Sam Waardenburg's incredible year of basketball continues as the young Rangitoto student has committed to the University of Miami on a full Division 1 Scholarship.
Waardenburg only just returned to New Zealand this morning from visiting the universities of Utah and Miami. After these two official visits, he felt that Miami was the College for him.
"On the visit, after a delay in flights, we arrived in Miami at midnight and Coach Larrañaga and his wife were still there to meet us. There is a real sense of family there, so that was awesome. The programme is great, they're a winning programme and with all the staff and players it's just a great big family. I just really wanted to play for and with them.
"You're only allowed 48 hours on an official visit. They showed us around campus and the facilities. I got to see a practice and talk to everyone in the programme. I got to meet all the other players, coaching and support staff, and academic personnel. It is a private College, so there is a strong emphasis on academics.
"It's just a beautiful city, the temperature is warm all year round, there's lots of green, it's going to be a great second home. I just really enjoyed my time there and it's the place for me."
Waardenburg has come up through the New Zealand basketball system and has represented New Zealand in the 3x3 Under 18 World Championship this year, the Under 17 Men's team that won silver at the age-group's FIBA Oceania Championships last year, and the Under 16 Men's team that won Bronze at the Australian State Championships .
This signing is another major accomplishment for the 208 centimetre power-forward who has already had an outstanding year in basketball. In June he represented New Zealand in the FIBA 3X3 World Championships in Kazakhstan. Later that month he travelled to the 'Nike All Asia Camp' in Beijing where he was named the events' Most Outstanding Player. He was also invited to the National Basketball Players Association Top 100 Camp in the USA. In late June he went to the Basketball Without Borders Camp in Australia, where he was named MVP. In July he travelled with Harbour Basketball to the USA. And in late July he played at the prestigious Adidas Nations Tournament in Los Angeles where he was named one of the top 10 players of the camp by a scouting site. This was the same event that a young Steven Adams really made his name known in the U.S.
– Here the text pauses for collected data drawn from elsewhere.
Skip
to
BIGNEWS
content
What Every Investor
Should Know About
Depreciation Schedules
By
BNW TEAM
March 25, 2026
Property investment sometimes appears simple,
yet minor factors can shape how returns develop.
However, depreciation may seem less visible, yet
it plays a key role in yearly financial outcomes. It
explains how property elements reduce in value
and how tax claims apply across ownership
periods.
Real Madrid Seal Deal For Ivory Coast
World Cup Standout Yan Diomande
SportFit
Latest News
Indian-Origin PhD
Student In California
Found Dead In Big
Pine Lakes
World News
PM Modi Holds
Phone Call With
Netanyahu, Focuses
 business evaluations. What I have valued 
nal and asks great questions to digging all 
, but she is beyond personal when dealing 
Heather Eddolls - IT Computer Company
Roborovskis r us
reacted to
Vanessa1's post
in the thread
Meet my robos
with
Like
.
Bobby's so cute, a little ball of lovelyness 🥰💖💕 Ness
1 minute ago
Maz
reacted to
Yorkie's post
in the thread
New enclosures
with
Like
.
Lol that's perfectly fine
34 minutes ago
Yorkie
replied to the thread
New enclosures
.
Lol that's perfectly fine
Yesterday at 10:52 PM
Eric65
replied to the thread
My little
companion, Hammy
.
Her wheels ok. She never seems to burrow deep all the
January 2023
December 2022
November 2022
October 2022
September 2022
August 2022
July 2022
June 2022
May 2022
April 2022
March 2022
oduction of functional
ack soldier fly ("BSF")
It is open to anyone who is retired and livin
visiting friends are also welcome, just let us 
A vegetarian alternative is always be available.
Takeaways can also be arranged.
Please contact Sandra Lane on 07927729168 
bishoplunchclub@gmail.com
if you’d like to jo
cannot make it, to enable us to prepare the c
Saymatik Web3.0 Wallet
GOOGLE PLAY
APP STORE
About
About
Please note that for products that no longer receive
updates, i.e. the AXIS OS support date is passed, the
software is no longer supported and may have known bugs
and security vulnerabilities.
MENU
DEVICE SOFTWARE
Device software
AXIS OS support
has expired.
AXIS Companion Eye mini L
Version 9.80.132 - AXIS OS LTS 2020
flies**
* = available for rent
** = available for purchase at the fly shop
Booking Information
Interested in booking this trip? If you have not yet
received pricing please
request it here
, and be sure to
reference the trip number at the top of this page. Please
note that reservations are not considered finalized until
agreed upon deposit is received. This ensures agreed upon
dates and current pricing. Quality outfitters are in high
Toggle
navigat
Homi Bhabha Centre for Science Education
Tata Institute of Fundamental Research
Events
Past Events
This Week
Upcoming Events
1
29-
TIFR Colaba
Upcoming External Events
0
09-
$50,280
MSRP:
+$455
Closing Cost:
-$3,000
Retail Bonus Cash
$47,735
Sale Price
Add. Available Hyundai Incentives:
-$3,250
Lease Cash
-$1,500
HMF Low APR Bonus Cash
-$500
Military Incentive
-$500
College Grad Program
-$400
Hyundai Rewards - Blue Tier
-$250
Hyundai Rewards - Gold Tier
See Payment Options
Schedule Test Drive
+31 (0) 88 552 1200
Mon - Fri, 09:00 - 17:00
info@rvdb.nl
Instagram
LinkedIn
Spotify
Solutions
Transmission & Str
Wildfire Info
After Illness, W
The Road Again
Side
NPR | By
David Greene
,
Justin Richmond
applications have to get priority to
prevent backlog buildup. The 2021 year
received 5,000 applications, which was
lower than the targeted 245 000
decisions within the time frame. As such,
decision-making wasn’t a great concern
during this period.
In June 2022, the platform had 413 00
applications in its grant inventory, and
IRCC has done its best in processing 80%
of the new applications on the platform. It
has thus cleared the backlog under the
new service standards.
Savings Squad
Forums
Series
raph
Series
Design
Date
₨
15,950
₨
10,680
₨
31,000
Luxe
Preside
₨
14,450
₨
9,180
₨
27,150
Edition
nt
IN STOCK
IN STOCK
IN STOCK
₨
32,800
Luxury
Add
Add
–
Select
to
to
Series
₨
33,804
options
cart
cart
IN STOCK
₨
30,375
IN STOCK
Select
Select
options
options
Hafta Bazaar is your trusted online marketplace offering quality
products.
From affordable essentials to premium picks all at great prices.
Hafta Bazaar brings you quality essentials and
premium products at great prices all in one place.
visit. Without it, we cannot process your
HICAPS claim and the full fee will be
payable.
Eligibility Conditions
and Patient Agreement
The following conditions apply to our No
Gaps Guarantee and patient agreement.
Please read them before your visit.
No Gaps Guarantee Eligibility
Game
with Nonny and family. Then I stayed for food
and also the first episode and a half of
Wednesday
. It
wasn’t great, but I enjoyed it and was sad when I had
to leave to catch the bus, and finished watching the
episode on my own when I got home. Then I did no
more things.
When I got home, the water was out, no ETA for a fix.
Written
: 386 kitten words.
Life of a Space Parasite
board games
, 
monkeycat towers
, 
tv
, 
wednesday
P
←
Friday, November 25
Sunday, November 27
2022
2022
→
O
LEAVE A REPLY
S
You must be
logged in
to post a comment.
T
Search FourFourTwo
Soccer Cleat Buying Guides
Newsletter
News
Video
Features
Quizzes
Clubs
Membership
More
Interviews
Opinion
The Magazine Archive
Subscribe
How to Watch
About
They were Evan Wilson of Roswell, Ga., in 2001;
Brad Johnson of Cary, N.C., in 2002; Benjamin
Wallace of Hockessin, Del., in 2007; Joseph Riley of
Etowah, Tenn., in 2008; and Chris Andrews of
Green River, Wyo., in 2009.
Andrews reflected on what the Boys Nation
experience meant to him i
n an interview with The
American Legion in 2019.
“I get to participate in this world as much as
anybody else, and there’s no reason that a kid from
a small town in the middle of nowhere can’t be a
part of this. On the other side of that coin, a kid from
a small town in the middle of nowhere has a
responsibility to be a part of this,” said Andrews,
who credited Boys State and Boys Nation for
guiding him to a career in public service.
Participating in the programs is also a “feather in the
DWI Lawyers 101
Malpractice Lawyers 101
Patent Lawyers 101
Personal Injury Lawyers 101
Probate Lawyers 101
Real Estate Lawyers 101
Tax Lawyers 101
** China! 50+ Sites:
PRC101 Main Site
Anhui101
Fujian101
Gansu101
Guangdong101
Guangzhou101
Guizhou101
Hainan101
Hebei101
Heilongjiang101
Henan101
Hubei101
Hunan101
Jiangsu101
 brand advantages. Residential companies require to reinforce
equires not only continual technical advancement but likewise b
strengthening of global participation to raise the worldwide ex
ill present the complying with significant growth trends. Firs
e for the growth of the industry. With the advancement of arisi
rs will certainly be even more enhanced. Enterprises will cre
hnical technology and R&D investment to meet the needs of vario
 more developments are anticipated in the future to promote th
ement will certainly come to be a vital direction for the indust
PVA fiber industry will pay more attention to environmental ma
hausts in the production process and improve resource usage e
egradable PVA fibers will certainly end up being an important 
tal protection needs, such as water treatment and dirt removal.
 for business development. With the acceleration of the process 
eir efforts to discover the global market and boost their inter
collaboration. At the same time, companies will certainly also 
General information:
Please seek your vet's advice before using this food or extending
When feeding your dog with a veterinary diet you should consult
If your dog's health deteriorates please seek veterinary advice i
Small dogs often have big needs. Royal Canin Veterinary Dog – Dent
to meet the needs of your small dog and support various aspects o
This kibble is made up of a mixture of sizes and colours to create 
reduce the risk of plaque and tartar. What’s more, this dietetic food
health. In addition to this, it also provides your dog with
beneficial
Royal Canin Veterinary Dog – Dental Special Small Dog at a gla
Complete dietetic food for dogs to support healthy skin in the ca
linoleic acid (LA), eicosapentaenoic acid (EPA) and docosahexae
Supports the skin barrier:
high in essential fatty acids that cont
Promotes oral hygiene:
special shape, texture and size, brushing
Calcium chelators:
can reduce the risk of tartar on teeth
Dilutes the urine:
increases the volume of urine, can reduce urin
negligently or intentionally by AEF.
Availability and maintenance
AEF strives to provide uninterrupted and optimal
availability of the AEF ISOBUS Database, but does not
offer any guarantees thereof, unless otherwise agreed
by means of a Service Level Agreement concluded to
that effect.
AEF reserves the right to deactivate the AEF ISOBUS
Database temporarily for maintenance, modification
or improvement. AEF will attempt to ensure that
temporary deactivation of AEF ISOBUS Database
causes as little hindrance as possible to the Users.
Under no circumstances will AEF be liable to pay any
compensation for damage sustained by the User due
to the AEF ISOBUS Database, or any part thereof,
Throw into the mix Sam's time with the Supercity Rangers and the Breakers Academy, which led him into a role as a development player for the SKYCITY Breakers, and the 17 year old has spent most of his time playing basketball outside of sleeping and school work.
When asked about Sam earlier this year Basketball New Zealand CEO Iain Potter said that Waardenburg is a great example of the opportunities for young New Zealand players, with international scouts, schools and camps placing New Zealand very high on their list of countries producing good young players.
"Recent years have seen a whole world open up for our young players. Thanks to a generation that has blazed that pathway through the American College system but also those that have gone on to professional leagues in Europe, the USA and right here in the Australian competition, basketball has never before been such a viable option out of New Zealand.
"Basketball New Zealand has also worked hard on our own pathways, identifying and nurturing young talent from a young age, with the Junior Tall Black and Junior Tall Fern programmes a high priority in that development of our best talent along with opportunities at international camps such as Basketball Without Borders that Sam attended.
"Plus the Australian NBL and the presence of the Breakers has highlighted what can be achieved by our local talent, with a number of our best young players emerging from the various development pathways throughout the country into professional leagues. This is an exciting time to be a young basketballer in New Zealand, with opportunities at every step of the pathway."
Waardenburg's next focus is to help his Rangitoto College team defend their title in the SAS Secondary Schools National Championships later this month in Palmerston North. As for the long-term future, Waardenburg is in no doubt as to what he wants to achieve in the game, with his eyes on the best competition in the world, as well as a career in the black singlet.
"That is an easy question to answer, my goal is to play in the NBA, and to also be able to play for the Tall Blacks where I can represent my country on the world stage."
Waardenburg says he's likely to fly to Miami in January and redshirt in the 2016/17 season.